Lo que el árbol tiene de florido viene de lo que tiene sepultado
Fausto Jáquez
Mi madre regresaba a la casa donde nació cada vez que tenía ocho meses de embarazo. Se preparaba y partía rumbo a Gurabo para dar a luz al lado de mi abuela, y asistida por Crucita, la comadrona más prestigiosa desde Jacagua hasta Tamboril.
Como fui el segundo de sus seis hijos, sería cuando tuvo el tercero que yo me aventuraba por los alrededores de la vieja casona construida sobre pilotillos de madera para evitar que los tiempos de lluvia la inundaran.
Recuerdo tres matas de mango, dos de limoncillo, varias de aguacate y demás frutas tradicionales en la campiña dominicana. La que fue fuente de mi más pintoresca experiencia fue una de guayacán, que estaba debajo del cuarto de mi tío Pululo.
Recuerdo cuando logré alcanzar la primera rama, cuando logré colgarme cabeza abajo, suspendiendo y balanceando mi cuerpo apoyado en las rodillas. Me sentí un superhéroe, y el día que logré sacar la cabeza por el cojollito sentí que había conquistado el mundo.
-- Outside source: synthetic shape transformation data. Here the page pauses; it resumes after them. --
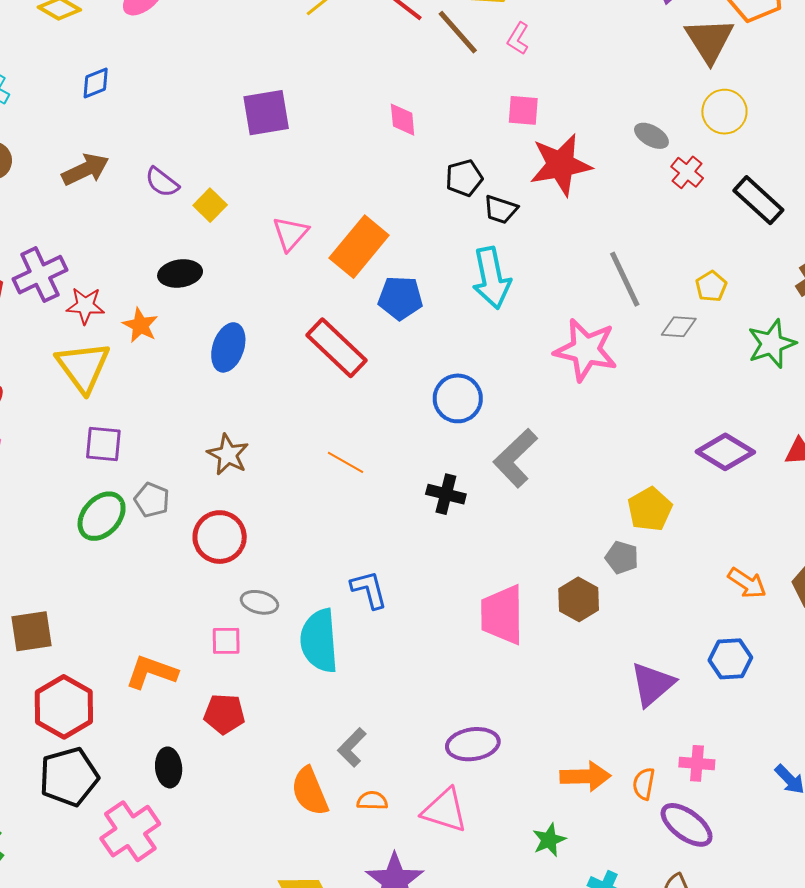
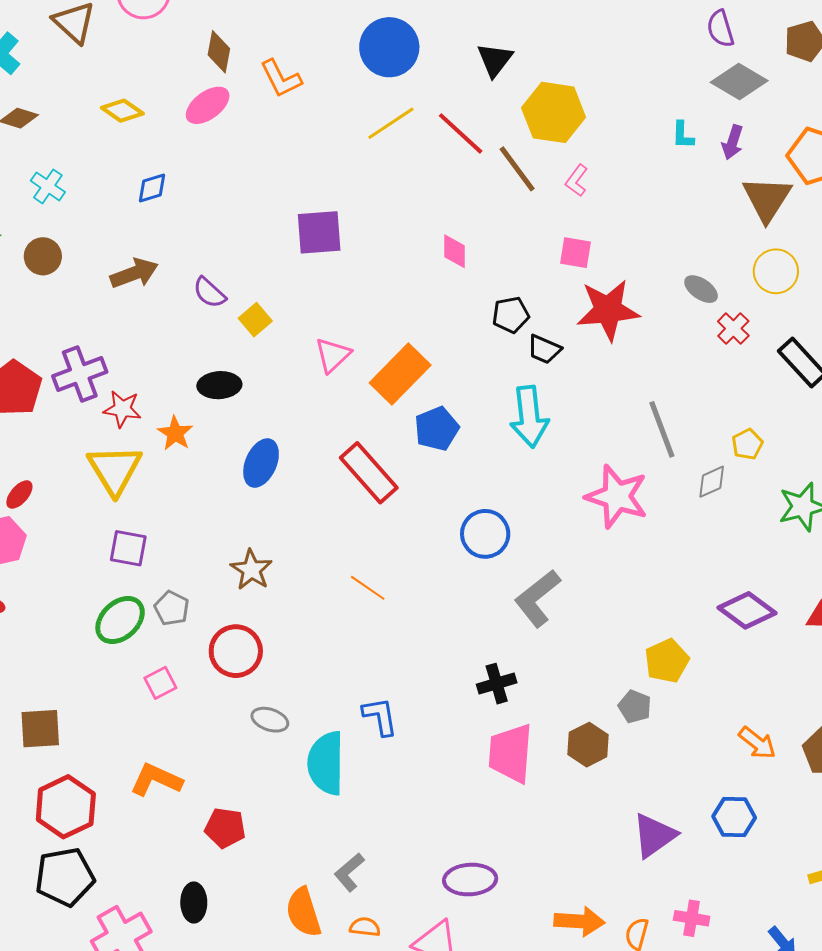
blue pentagon: (400, 298) -> (437, 429), turned -30
gray diamond: (679, 327) -> (712, 482), turned -33
black cross: (446, 494) -> (497, 684), moved, turned -36
pink square: (226, 641) -> (160, 683), moved, turned -32
black ellipse: (169, 767) -> (194, 903), moved

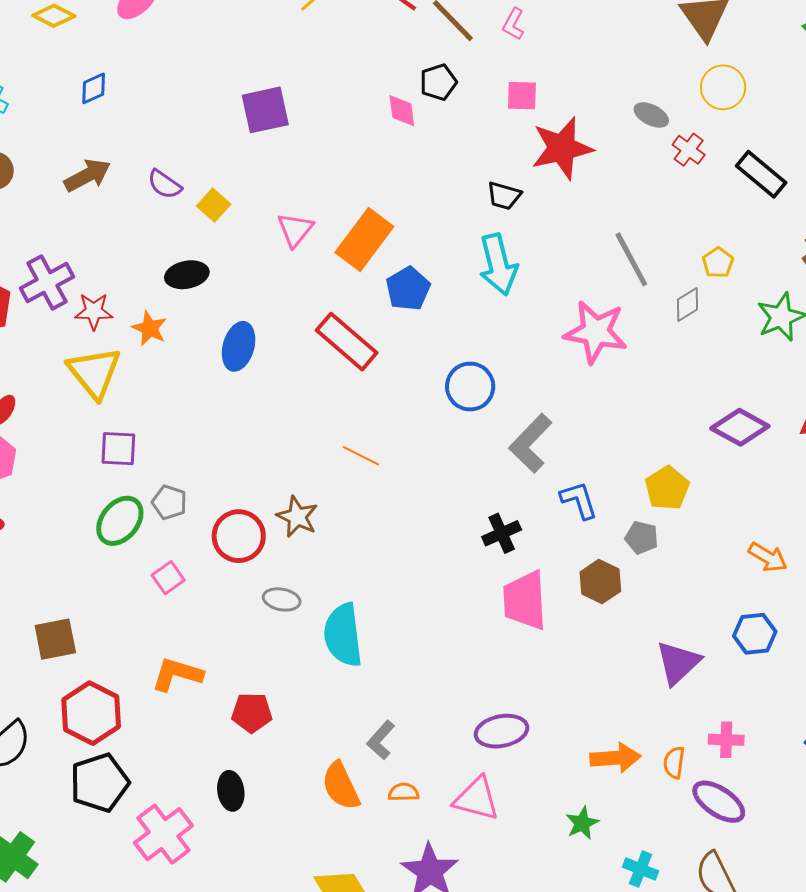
black pentagon: (511, 315) -> (438, 82), moved
brown star: (251, 570) -> (297, 517), moved
blue L-shape: (380, 716) -> (579, 500), moved

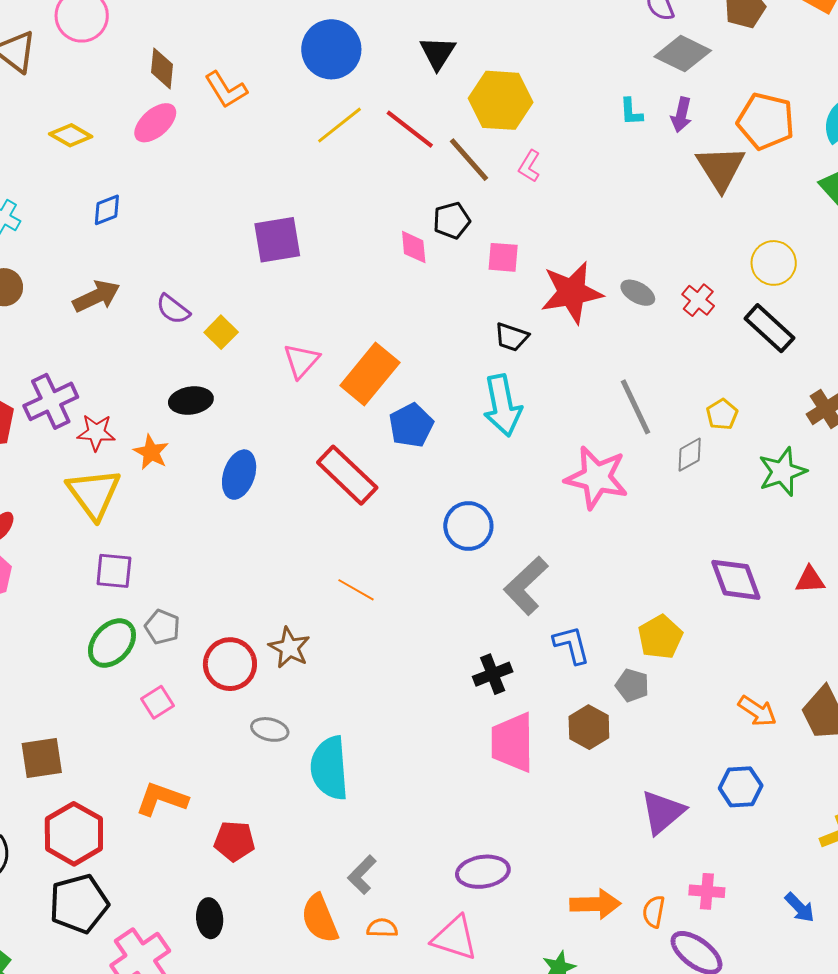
yellow circle: (723, 87) -> (774, 263), moved
pink square: (522, 96) -> (503, 257), moved
gray ellipse: (651, 115) -> (638, 293), moved
purple diamond: (740, 427) -> (736, 580), turned 38

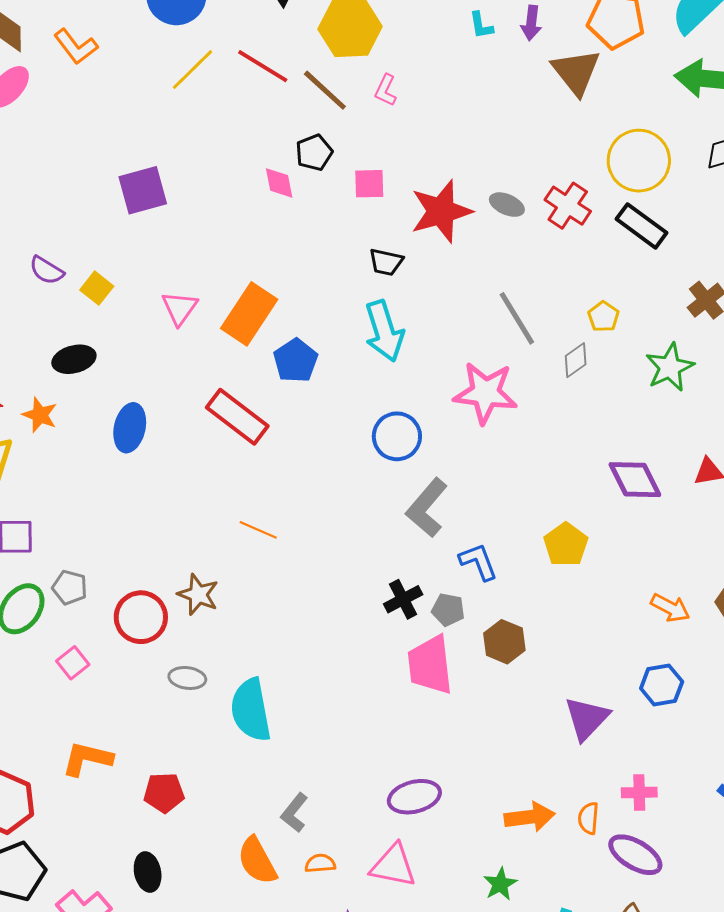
yellow circle: (774, 263) -> (639, 161), size x1.4
red cross: (698, 300) -> (568, 206), size x1.4
blue circle: (468, 526) -> (397, 436), moved
gray pentagon: (632, 685) -> (448, 610), moved

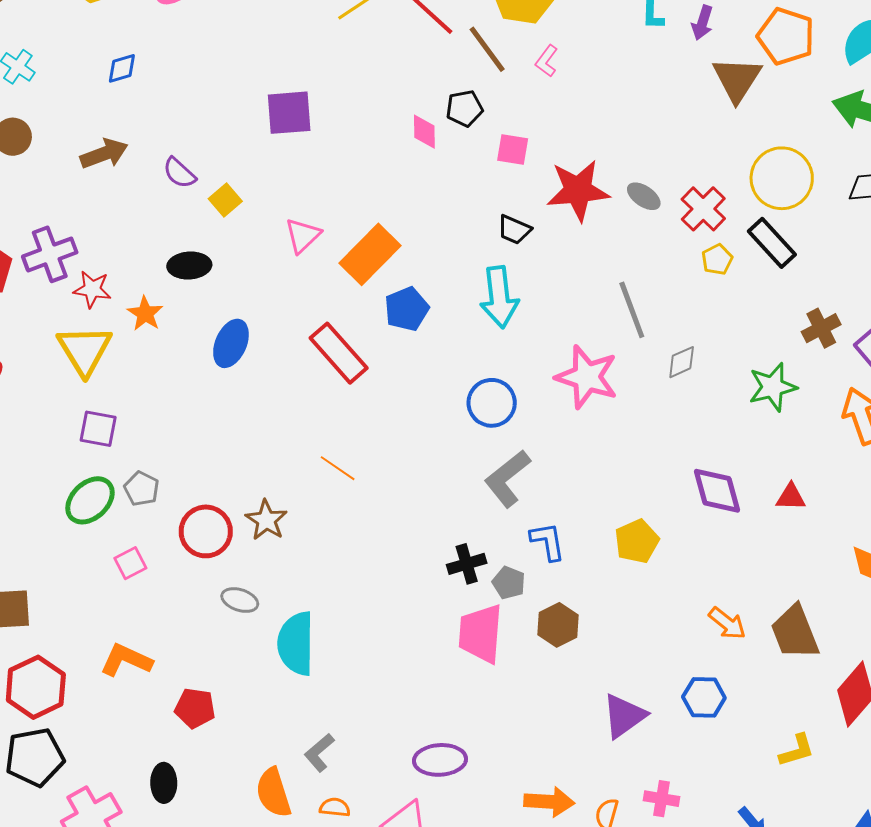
yellow pentagon: (603, 317) -> (717, 260), moved

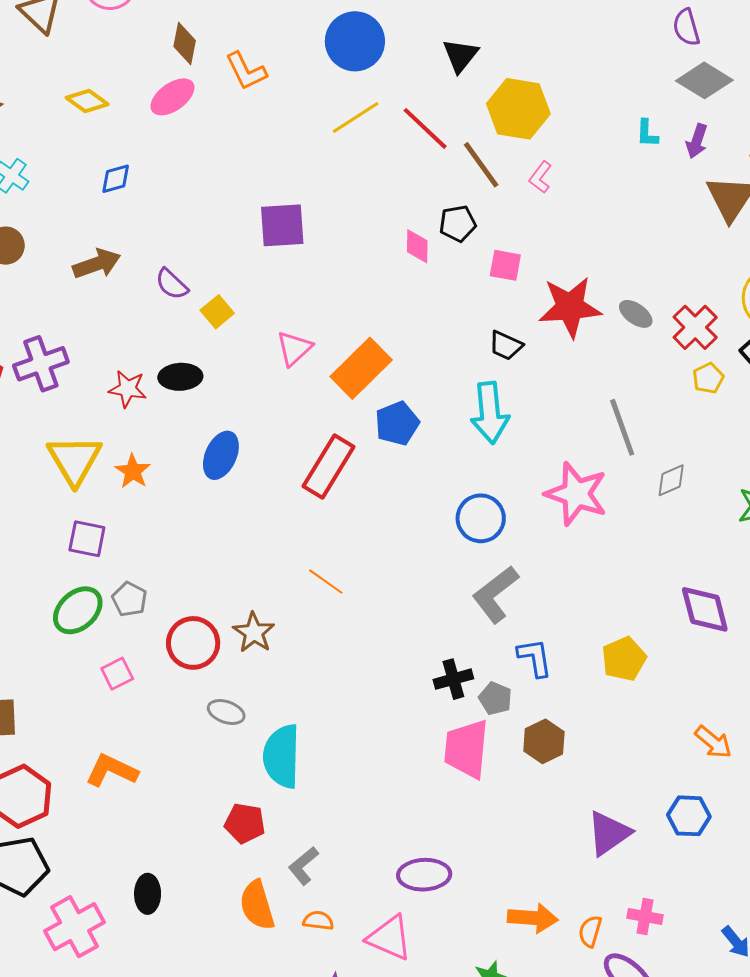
red star: (92, 289) -> (128, 389), moved
orange star: (145, 314) -> (133, 471), moved
red rectangle: (339, 353) -> (328, 466), turned 72
red pentagon: (195, 708) -> (245, 823), moved

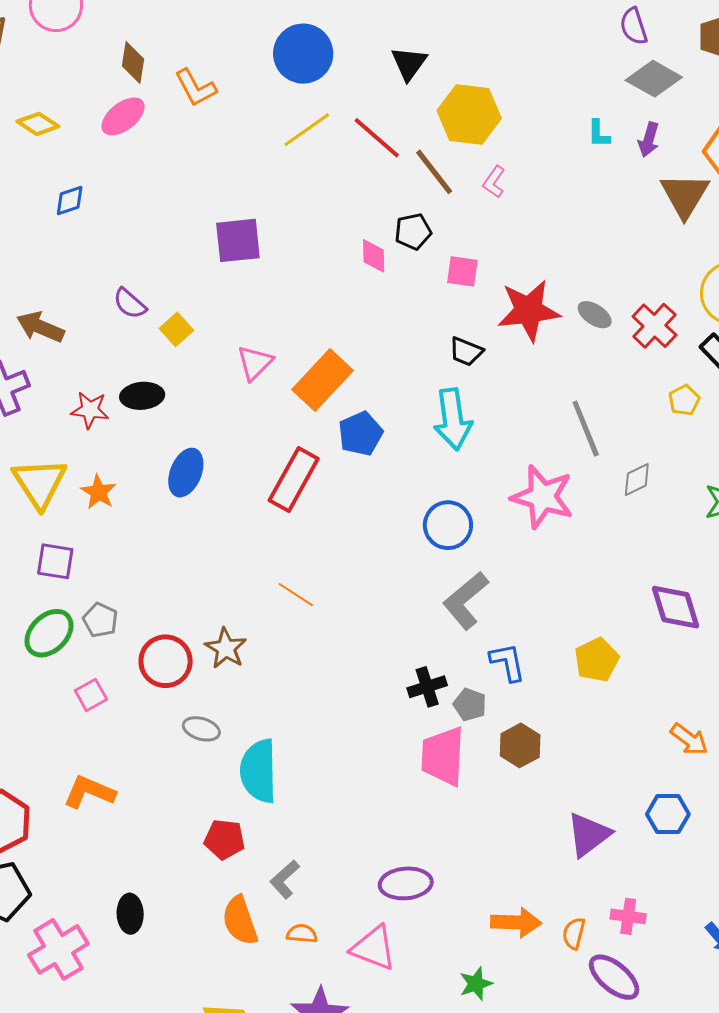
brown arrow: (97, 264) -> (40, 327), moved, turned -135
yellow pentagon: (708, 378) -> (684, 400), moved

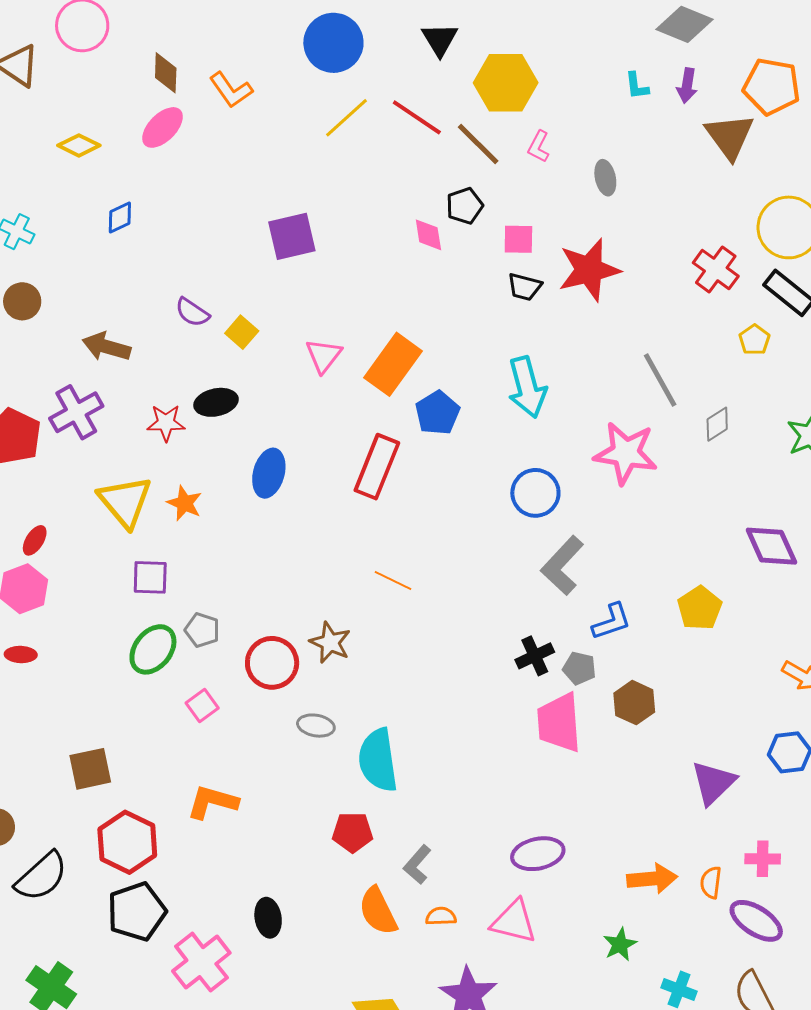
gray ellipse: (595, 315) -> (605, 178), moved, turned 52
black trapezoid: (466, 351) -> (524, 287), moved
blue L-shape: (508, 662) -> (612, 622), turned 90

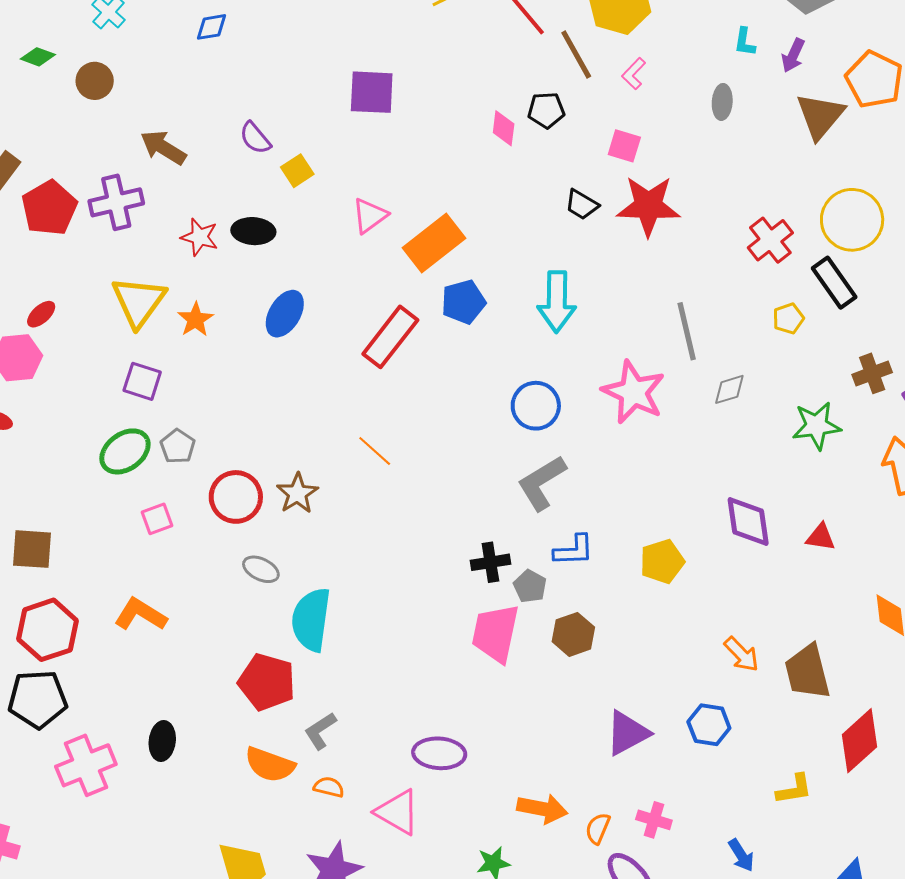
gray ellipse: (605, 178) -> (722, 102), moved
pink square: (518, 239) -> (624, 146), moved
red pentagon: (352, 832) -> (267, 682), size x1.4
orange semicircle: (378, 911) -> (270, 765), turned -60

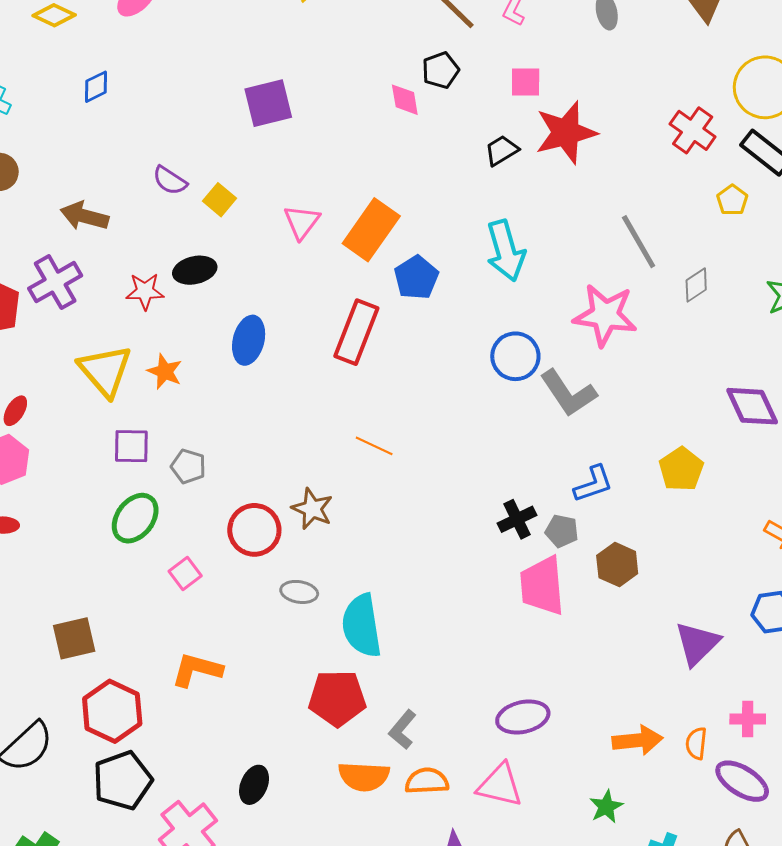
black trapezoid: (582, 205) -> (502, 150), turned 135
gray pentagon: (178, 446) -> (188, 466), moved
gray L-shape: (542, 483) -> (568, 393), moved, turned -76
black ellipse: (162, 741) -> (254, 785), turned 33
orange semicircle: (329, 787) -> (427, 781), size x1.4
Mis padres se divorciaron y empecé a errar por el país, lo usual en los hijos de militares. No fue hasta la muerte de mi madre, cuando sentí la melancolía fruto del dolor de su partida, que tuve la necesidad de volver a Gurabo, el lugar donde nací (sembré mis raíces).
Presuroso, fui a la mata de guayacán, que para mi sorpresa ya hacía diez años que había dejado de crecer, por lo que yo la igualaba en tamaño (mido 6 pies 6 pulgadas).
Me senté a la sombra del árbol y medité lo relativo de las distancias, los tamaños y las posesiones materiales. Ningún lugar ni altura donde haya estado se compara con lo que sentí al conquistar ese árbol, y nada material con el amor que en mi niñez me dieron mi madre, abuela, hermanos, hermanas, tíos, tías, primos, primas y todos los que pintaron de ilusión mi infancia.